Re-implementation of the method introduced in the paper titled A Deep Learning Framework for Character Motion Synthesis and Editing in PyTorch. The original code provided by the authors was in Theano which can found here.
- Python 3.7
- PyTorch
- Numpy
- Matplotlib
- tqdm
To install dependencies:
- For pip run
pip install -r requirements.txt
- (recommended) For conda run
conda env create -f environment.yml
All the code files are in "synth" folder. The "data" folder must be placed in the root directory of the project (on the same level as "synth"). You can install the "data" from here..
There are three types of code files:
- Train - Used to train the network
- Demo - Used to generate results
- Show - Used for debugging or to generate results
The train files include:
- train_footstepper.py - Trains the Footstepper network
- train.py - Trains the Autoencoder (called Core)
- train_regression_kicking.py - Trains the Regressor network to generate kicking animation
- train_regression_punching.py - Trains the Regressor network to generate punching animation
- train_regression.py - Trains the Regressor network
The neural networks are defined in the "network.py" file.
Some of the notable demo files are:
- demo_style_transfer.py - Generates style transfer results
- demo_crowd.py - Generates crowds results
- demo_regression.py - Generates regression results
- demo_kicking.py - Generates kicking results
- demo_punching.py - Generates punching results
The cost functions (mentioned in Eq 13, and Eq 14 in section 7.1, and 7.2 respectively) are defined in the "constraints.py" file. The Gram matrix calculation is defined in "utils.py" file.
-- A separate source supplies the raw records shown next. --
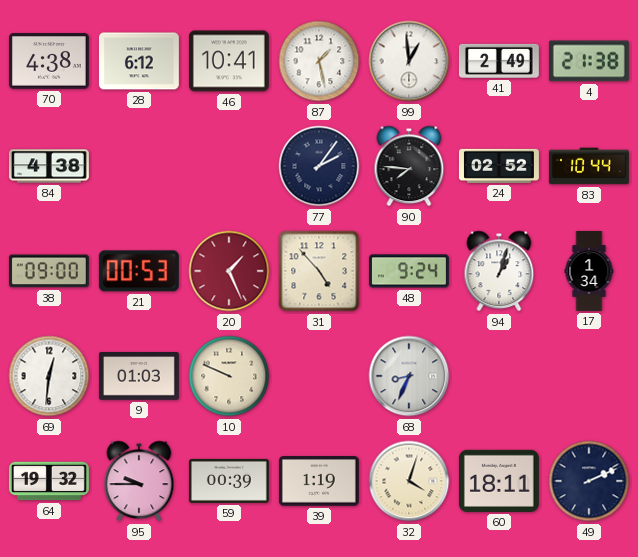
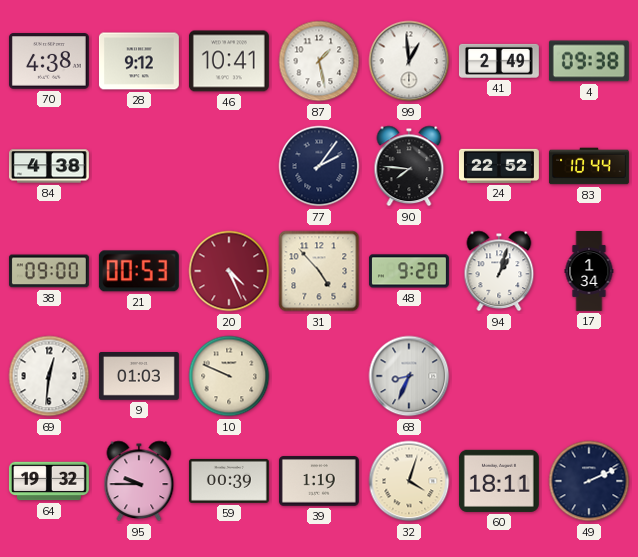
28: 6:12 -> 9:12
4: 21:38 -> 09:38
24: 02:52 -> 22:52
20: 1:26 -> 4:26
48: 9:24 -> 9:20
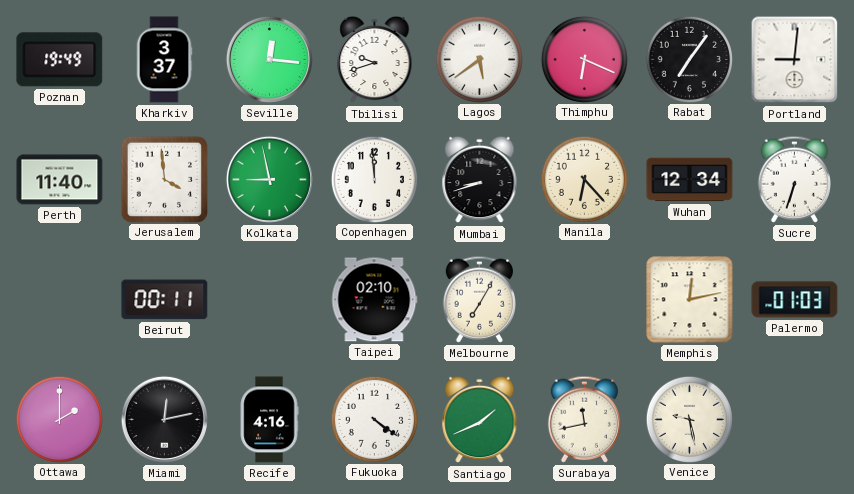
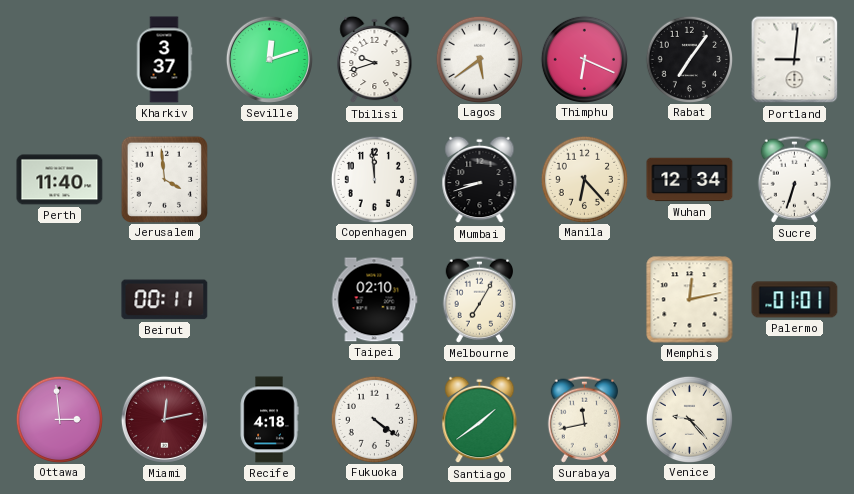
Poznan: 19:49 -> none
Seville: 12:16 -> 12:12
Kolkata: 8:58 -> none
Palermo: 01:03 -> 01:01
Ottawa: 2:00 -> 2:59
Miami dial: black -> burgundy
Recife: 4:16 -> 4:18
Santiago: 1:41 -> 1:39
Venice: 9:28 -> 9:23
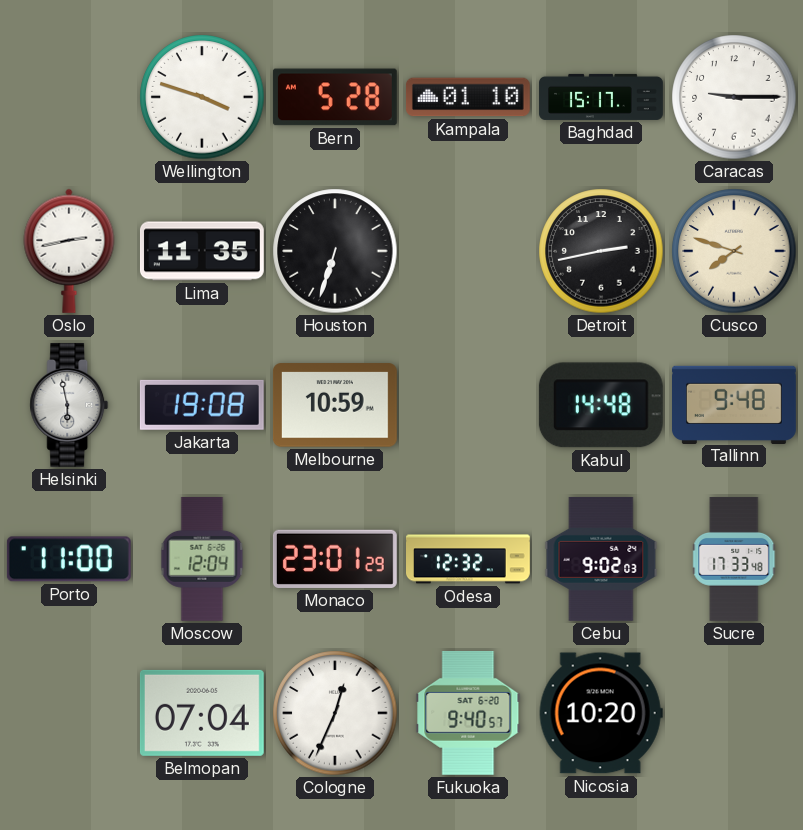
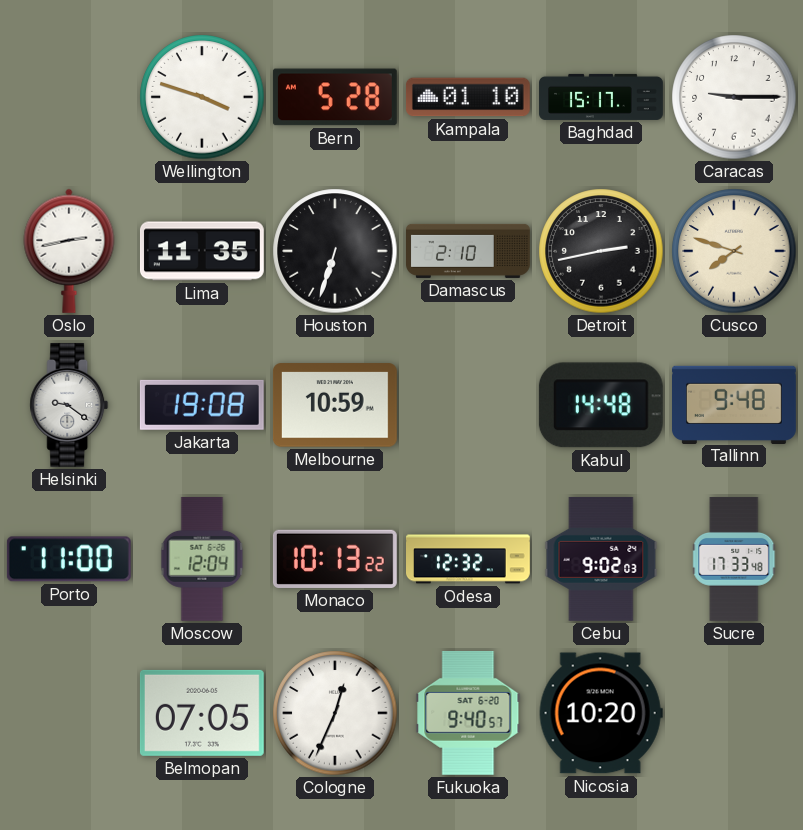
Damascus: none -> 2:10
Helsinki: 5:58 -> 9:21
Monaco: 23:01 -> 10:13
Belmopan: 07:04 -> 07:05
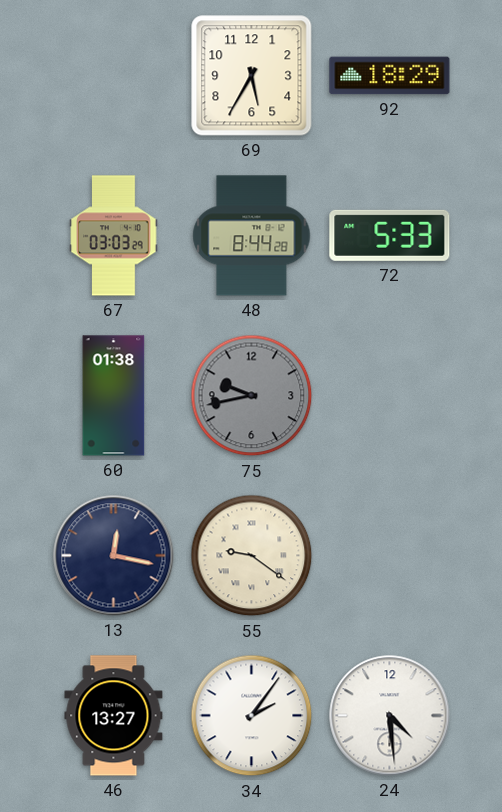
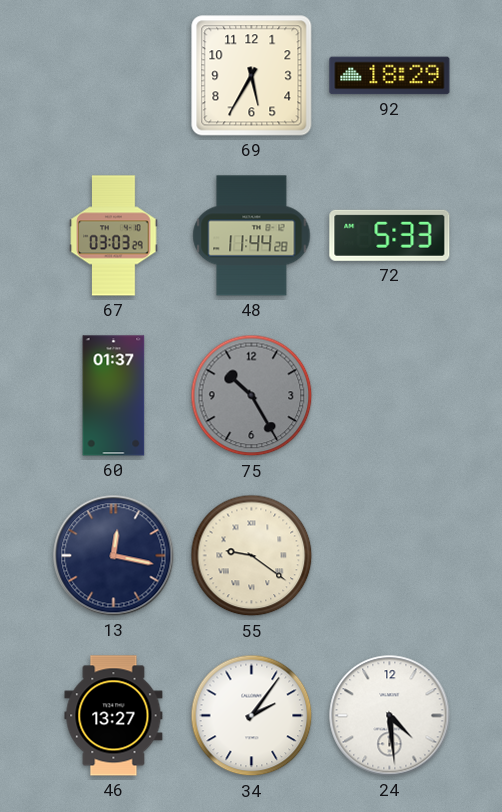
48: 8:44 -> 11:44
60: 01:38 -> 01:37
75: 9:43 -> 10:25
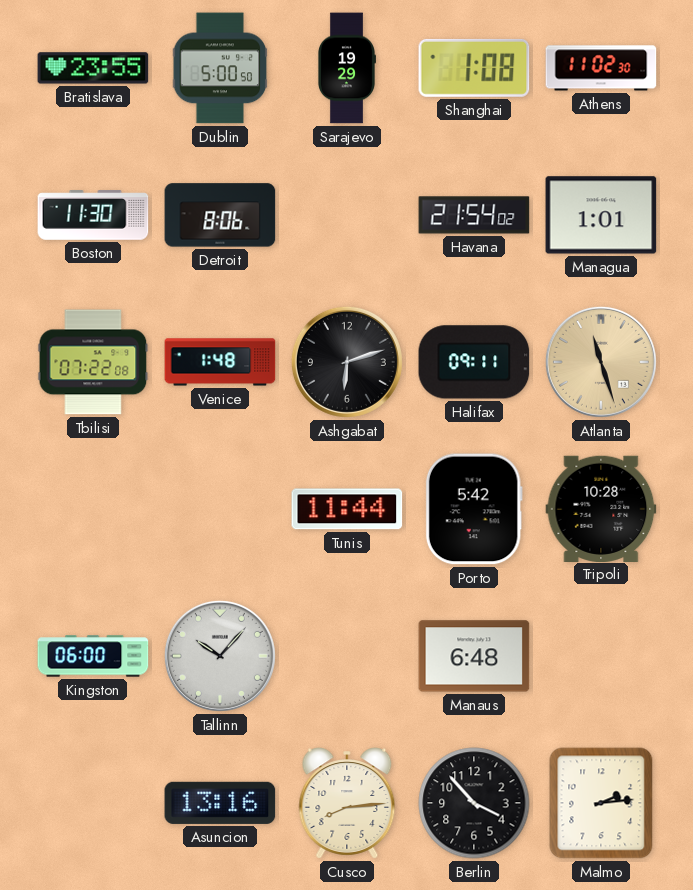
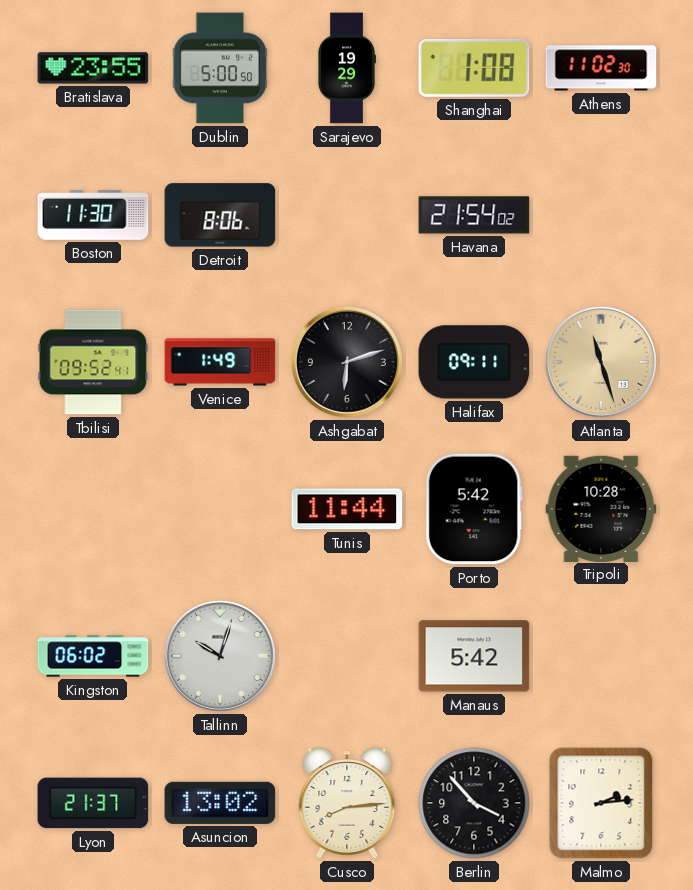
Managua: 1:01 -> none
Tbilisi: 07:22 -> 09:52
Venice: 1:48 -> 1:49
Kingston: 06:00 -> 06:02
Tallinn: 10:07 -> 10:03
Manaus: 6:48 -> 5:42
Lyon: none -> 21:37
Asuncion: 13:16 -> 13:02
This includes the "show_weights.py" file that generates visualization of the Convolution layers.
The weights of the model are saved in "models" folder. The "motion" folder contains helper functions for generating the visualizations in Demo files.
I've included the weights for all the models. But these weights are not optimal because I did not train the networks until completion. I included them so that the demo files can be run and tested.
I recommend training the networks until completion before doing any rigorous data collection or experiment.